Pryor: House GOP rejects plan to study Hoosier worker wages
For immediate release:
April 3, 2017
INDIANAPOLIS – At a time when the average Hoosier worker’s wages fall well below the national norm, Indiana House Republicans showed no interest today in studying how to improve the pay of working men and women across this state.
House Republicans rejected an amendment from State Rep. Cherrish Pryor (D-Indianapolis) that would have asked a proposed state commission to take an in-depth look at the salaries paid to Hoosiers in the private and public sector and recommend suitable pay for them.
The amendment was offered to Senate Bill 60, which creates the Executive Officers’ Compensation Advisory Commission, a group charged with suggesting possible changes to the salaries for seven statewide elected officials: the governor, lieutenant governor, secretary of state, auditor, treasurer, superintendent of public instruction, and attorney general.
“This bill asks us to consider the potential of raising salaries for a series of public officials who all make more than $75,000 a year,” Pryor said. “In an earlier form, this legislation would have given all seven of these officeholders substantial pay raises. However, it was decided that it might be better to study the idea.
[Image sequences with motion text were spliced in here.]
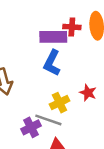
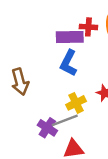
gray line: (48, 120) -> (65, 120), turned -40
purple cross: (31, 127) -> (47, 128), turned -30

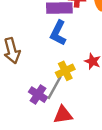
gray line: (65, 120) -> (55, 87), turned -40

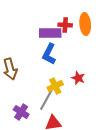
purple cross: (38, 95) -> (21, 112), moved

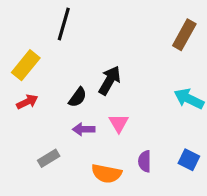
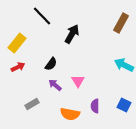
black line: (64, 24) -> (42, 16), turned -60
black arrow: (110, 80) -> (72, 34), moved
purple arrow: (84, 129) -> (55, 85), turned 40

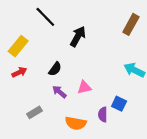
pink triangle: (78, 81) -> (84, 87), turned 48
blue square: (124, 105) -> (119, 104), moved

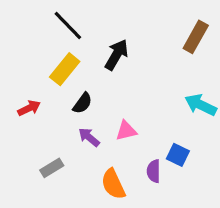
yellow rectangle: (18, 46) -> (65, 69), moved
orange semicircle: (76, 123) -> (113, 184), turned 54

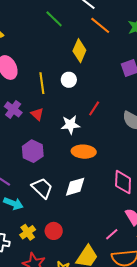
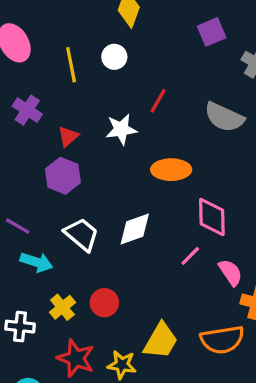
red triangle: (37, 114) -> (68, 136), moved, turned 40
orange ellipse: (84, 152) -> (171, 170), moved
pink line: (112, 234) -> (190, 256), moved

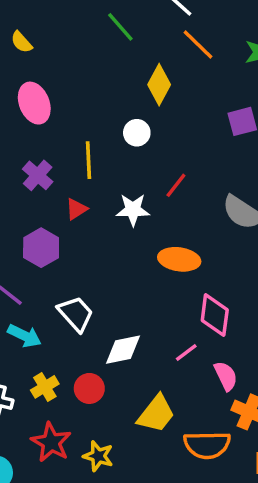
yellow line: (71, 65) -> (88, 160), moved
purple hexagon: (63, 176) -> (41, 248), moved
white diamond: (135, 229) -> (123, 350), moved
yellow trapezoid: (161, 341) -> (156, 414), moved

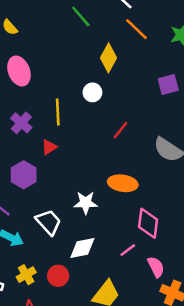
white star: (133, 210) -> (86, 203), moved

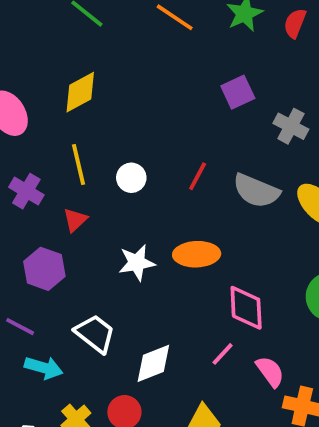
yellow diamond: (109, 58) -> (80, 92), moved, turned 44
white circle: (92, 92) -> (131, 178), moved
red line: (120, 130) -> (198, 176), moved
white star: (86, 203) -> (137, 263), moved

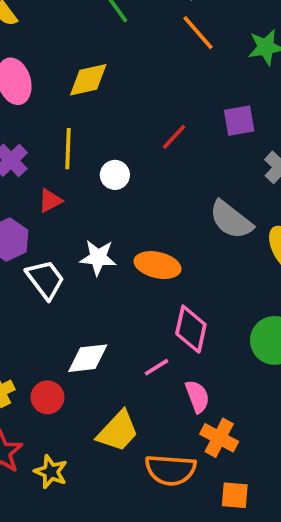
red line: (198, 176) -> (174, 137), moved
white trapezoid: (95, 334) -> (45, 279), moved

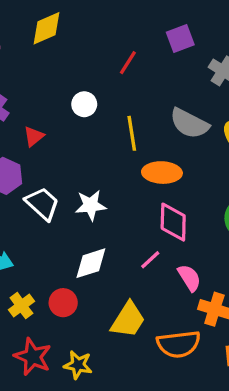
yellow line: (68, 149) -> (132, 133), moved
white star: (98, 258) -> (91, 205), moved
orange ellipse: (157, 265) -> (162, 173), moved

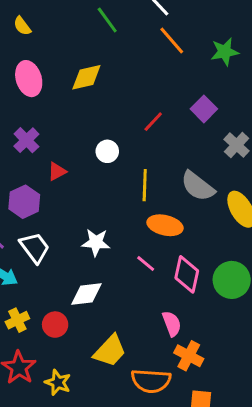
purple square: (180, 39) -> (204, 109), turned -35
white trapezoid: (42, 204) -> (35, 248), moved
pink diamond: (173, 222) -> (187, 274), moved
pink line: (150, 260) -> (146, 264), moved, turned 72

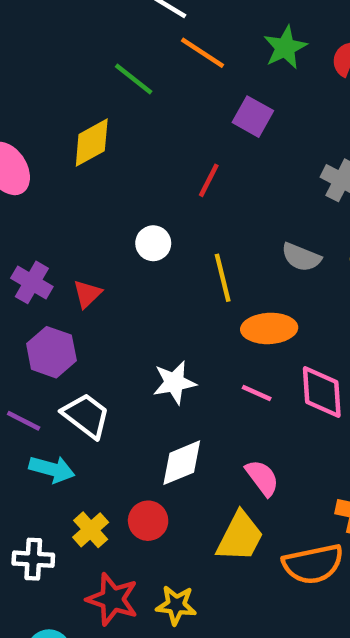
green line: (107, 20) -> (134, 79), moved
purple square: (204, 109) -> (253, 117), moved
purple cross: (26, 140) -> (32, 282), moved
gray semicircle: (198, 186) -> (301, 257), size x0.7
pink semicircle: (172, 324) -> (262, 478), moved

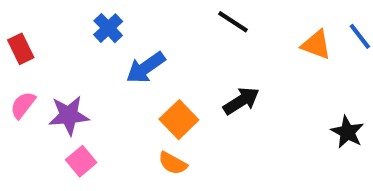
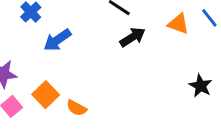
black arrow: (241, 101) -> (133, 37), moved
orange square: (179, 120) -> (46, 95), moved

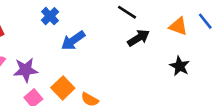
black star: (200, 86) -> (180, 66), moved

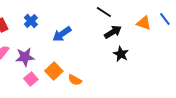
blue cross: (50, 16) -> (31, 21), moved
black star: (180, 66) -> (121, 54), moved

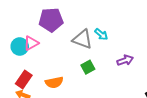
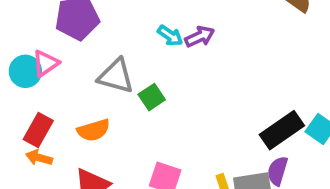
gray triangle: (82, 39) -> (116, 76), moved
purple arrow: (125, 60) -> (200, 37), moved

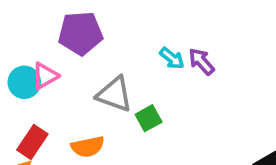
purple arrow: (200, 37) -> (201, 62), turned -112

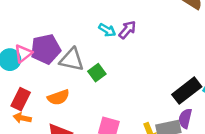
purple pentagon: (81, 33) -> (46, 49), moved
purple arrow: (201, 62) -> (127, 30), turned 90

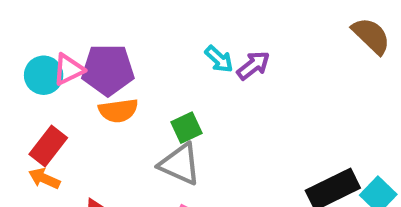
gray triangle: (72, 60) -> (180, 164), moved
orange semicircle: (58, 97) -> (118, 111), moved

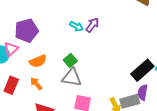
purple pentagon: (108, 70) -> (26, 31), moved
orange arrow: (44, 178) -> (36, 84), moved, turned 40

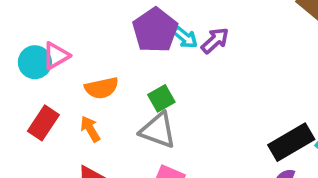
purple pentagon: (26, 31) -> (155, 30), moved, turned -30

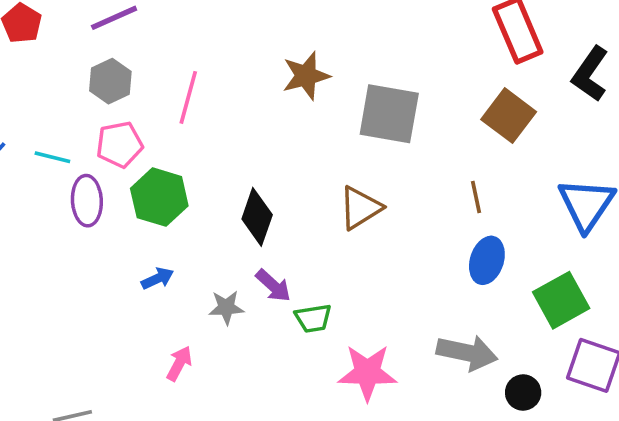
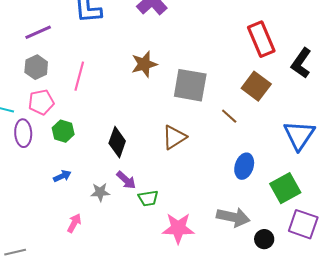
green hexagon: (159, 197) -> (63, 131), size x0.7
brown line: (476, 197) -> (229, 116), moved, turned -36

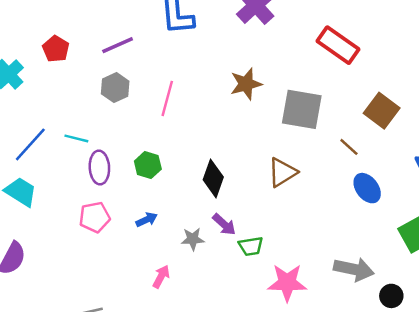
red rectangle: (261, 39) -> (338, 45), moved, turned -32
pink pentagon: (41, 102) -> (95, 217), moved
blue ellipse: (244, 166) -> (367, 188), moved, turned -55

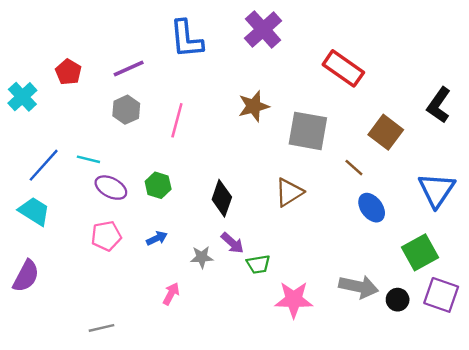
purple ellipse: (99, 168) -> (111, 188), turned -60
black circle: (391, 296) -> (398, 300), moved

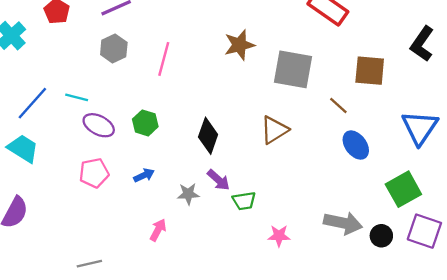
brown square: (386, 132) -> (370, 71), turned -32
pink star: (294, 300) -> (279, 236), size x0.6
“Yet the fact is that we are being asked to look at the plight of a select few, while continually ignoring the growing income gaps that face millions of workers across this state,” she continued. “While those who control our state government continue to crow about the numbers of jobs that are being created in Indiana, they remain disappointingly silent on the fact that those jobs are paying less and less.”
According to the latest figures provided by the U.S. Census Bureau, the median household income for Indiana was $50,532 in 2015, compared to the median U.S. household income of $55,775. Indiana women on average earn 24 cents less per dollar than their male counterparts, a gap among the 10 worst in the country. According to the Bureau of Labor Statistics, the mean hourly wage in Indiana is $20.64 compared to $23.86 at the national level. The annual mean wage in Indiana is $42,940, while the annual mean wage in the U.S. is $49,630. Bureau statistics also show that the average weekly wage for an Indiana worker was $891 in 2015, 40th in the nation.
“My proposal would have required this advisory commission to look at the salaries for all private sector workers, as well as state employees, state law enforcement officers, public school teachers, and local elected officials and their employees,” Pryor said. “If we are being asked to consider the potential of increasing the pay of our governor and the other elected officials at the top of the state food chain, my thought was that we should also see what can be done for those who do not have the powerful stumping for them.”
In recent years, House Republicans have done little to benefit Hoosier workers, continually rejecting proposed increases in the state’s minimum wage, while eliminating the common construction wage.
“We need to stop for a moment and understand that far too many Hoosiers are not getting ahead these days. They are struggling to keep their heads above water. We need to find out why, and we need to do something to help,” Pryor said. “Today, we saw that the House Republicans were not interested in helping.”